# Document layout detection data
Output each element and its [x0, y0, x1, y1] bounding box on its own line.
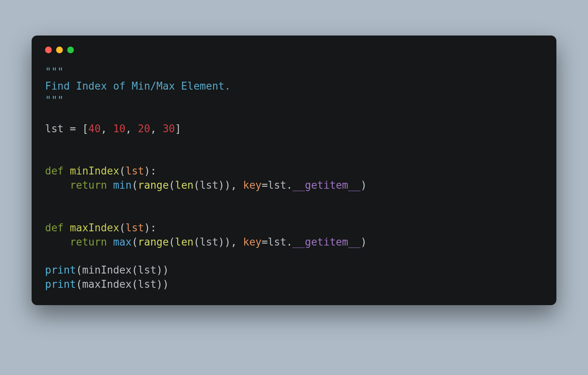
builtin-len: len	[175, 236, 194, 248]
kwarg-key: key	[243, 236, 262, 248]
paren: (	[169, 236, 175, 248]
indent	[45, 236, 70, 248]
identifier-lst: lst	[138, 278, 156, 290]
equals: =	[262, 179, 268, 191]
space	[107, 236, 113, 248]
paren-close: )),	[218, 179, 243, 191]
docstring-open: """	[45, 66, 64, 78]
number-literal: 30	[162, 123, 175, 135]
keyword-def: def	[45, 222, 64, 234]
identifier-lst: lst	[200, 236, 218, 248]
comma: ,	[101, 123, 113, 135]
paren-close: )),	[218, 236, 243, 248]
dot: .	[286, 179, 293, 191]
docstring-close: """	[45, 94, 64, 106]
call-minindex: minIndex	[82, 264, 132, 276]
paren-close: ))	[156, 278, 169, 290]
space	[64, 165, 70, 177]
paren-close: )	[360, 236, 367, 248]
code-window: """ Find Index of Min/Max Element. """ l…	[32, 36, 556, 305]
param-lst: lst	[126, 165, 144, 177]
paren-close: )	[360, 179, 367, 191]
kwarg-key: key	[243, 179, 262, 191]
assign-bracket: = [	[64, 123, 89, 135]
param-lst: lst	[126, 222, 144, 234]
close-icon[interactable]	[45, 47, 52, 53]
number-literal: 20	[138, 123, 150, 135]
paren: (	[76, 264, 82, 276]
number-literal: 40	[89, 123, 101, 135]
paren: (	[76, 278, 82, 290]
minimize-icon[interactable]	[56, 47, 63, 53]
docstring-body: Find Index of Min/Max Element.	[45, 80, 231, 92]
identifier-lst: lst	[268, 179, 286, 191]
variable-lst: lst	[45, 123, 64, 135]
identifier-lst: lst	[200, 179, 218, 191]
keyword-return: return	[70, 179, 107, 191]
function-name: maxIndex	[70, 222, 119, 234]
dunder-getitem: __getitem__	[292, 236, 360, 248]
paren: (	[132, 179, 138, 191]
window-titlebar	[45, 47, 543, 53]
dot: .	[286, 236, 293, 248]
keyword-def: def	[45, 165, 64, 177]
indent	[45, 179, 70, 191]
paren: (	[169, 179, 175, 191]
bracket-close: ]	[175, 123, 181, 135]
paren-open: (	[119, 165, 126, 177]
builtin-print: print	[45, 264, 76, 276]
builtin-len: len	[175, 179, 194, 191]
comma: ,	[150, 123, 162, 135]
paren: (	[132, 278, 138, 290]
builtin-range: range	[138, 179, 169, 191]
function-name: minIndex	[70, 165, 119, 177]
paren-close-colon: ):	[144, 165, 156, 177]
builtin-max: max	[113, 236, 132, 248]
identifier-lst: lst	[138, 264, 156, 276]
paren-open: (	[119, 222, 126, 234]
space	[64, 222, 70, 234]
paren: (	[194, 179, 200, 191]
paren: (	[132, 236, 138, 248]
identifier-lst: lst	[268, 236, 286, 248]
paren-close-colon: ):	[144, 222, 156, 234]
paren-close: ))	[156, 264, 169, 276]
builtin-print: print	[45, 278, 76, 290]
equals: =	[262, 236, 268, 248]
builtin-range: range	[138, 236, 169, 248]
code-block: """ Find Index of Min/Max Element. """ l…	[45, 65, 543, 292]
maximize-icon[interactable]	[67, 47, 74, 53]
number-literal: 10	[113, 123, 125, 135]
dunder-getitem: __getitem__	[292, 179, 360, 191]
builtin-min: min	[113, 179, 132, 191]
call-maxindex: maxIndex	[82, 278, 132, 290]
space	[107, 179, 113, 191]
comma: ,	[126, 123, 138, 135]
paren: (	[132, 264, 138, 276]
keyword-return: return	[70, 236, 107, 248]
paren: (	[194, 236, 200, 248]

# Work required
Check each line above for the word "interactable", then give only the number of lines that have it.

# Task response
3